→ **INSTRUCTIONS TO FOLLOW**
Please reproduce the data exactly, though every picture must stay out.

→ **GIVEN RECORDS**

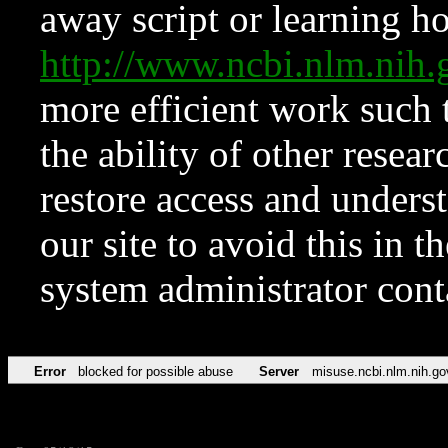
away script or learning how
http://www.ncbi.nlm.ni
more efficient work such 
the ability of other resear
restore access and underst
our site to avoid this in t
system administrator con
Error
blocked for possible abuse
Server
misuse.ncbi.nlm.nih.go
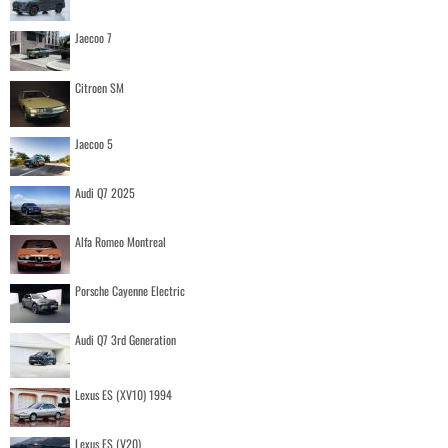
Jaecoo 7
Citroen SM
Jaecoo 5
Audi Q7 2025
Alfa Romeo Montreal
Porsche Cayenne Electric
Audi Q7 3rd Generation
Lexus ES (XV10) 1994
Lexus ES (V20)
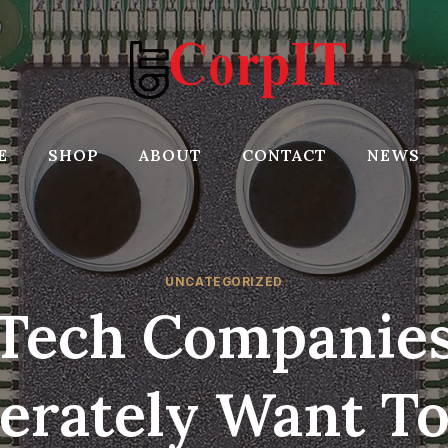
E
SHOP
ABOUT
CONTACT
NEWS
UNCATEGORIZED
Tech Companie
erately Want To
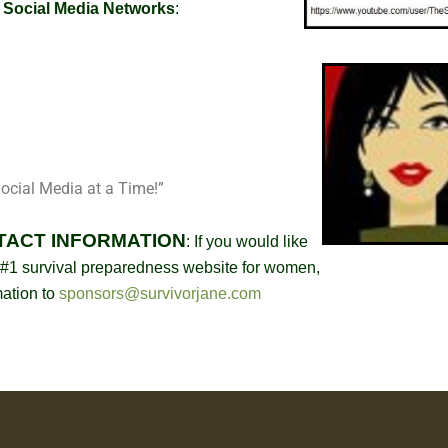
r Social Media Networks
:
ocial Media at a Time!”
TACT INFORMATION
:
If you would like
#1 survival preparedness website for women,
mation to
sponsors@survivorjane.com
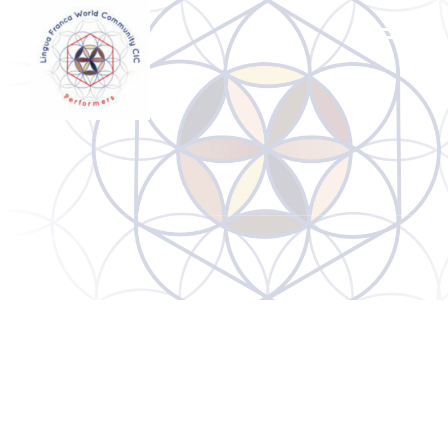
Archives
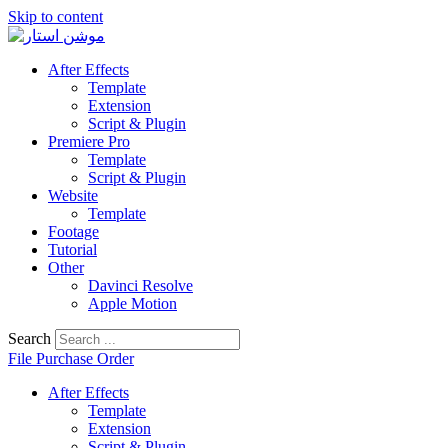
Skip to content
After Effects
Template
Extension
Script & Plugin
Premiere Pro
Template
Script & Plugin
Website
Template
Footage
Tutorial
Other
Davinci Resolve
Apple Motion
Search
File Purchase Order
After Effects
Template
Extension
Script & Plugin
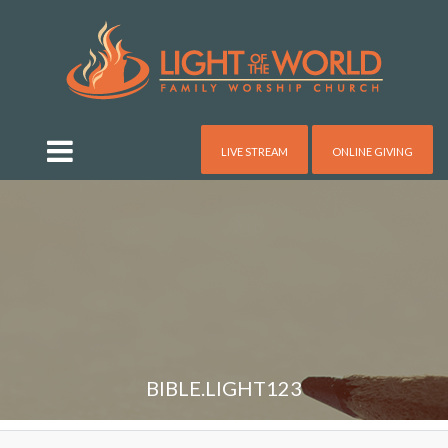
LIVE STREAM
ONLINE GIVING
BIBLE.LIGHT123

→ **RESPONSE**
away script or learning how
http://www.ncbi.nlm.ni
more efficient work such 
the ability of other resear
restore access and underst
our site to avoid this in t
system administrator con
Error
blocked for possible abuse
Server
misuse.ncbi.nlm.nih.go
Jaecoo 7
Citroen SM
Jaecoo 5
Audi Q7 2025
Alfa Romeo Montreal
Porsche Cayenne Electric
Audi Q7 3rd Generation
Lexus ES (XV10) 1994
Lexus ES (V20)
E
SHOP
ABOUT
CONTACT
NEWS
UNCATEGORIZED
Tech Companie
erately Want To
r Social Media Networks
:
ocial Media at a Time!”
TACT INFORMATION
:
If you would like
#1 survival preparedness website for women,
mation to
sponsors@survivorjane.com
Archives
Skip to content
After Effects
Template
Extension
Script & Plugin
Premiere Pro
Template
Script & Plugin
Website
Template
Footage
Tutorial
Other
Davinci Resolve
Apple Motion
Search
File Purchase Order
After Effects
Template
Extension
Script & Plugin
LIVE STREAM
ONLINE GIVING
BIBLE.LIGHT123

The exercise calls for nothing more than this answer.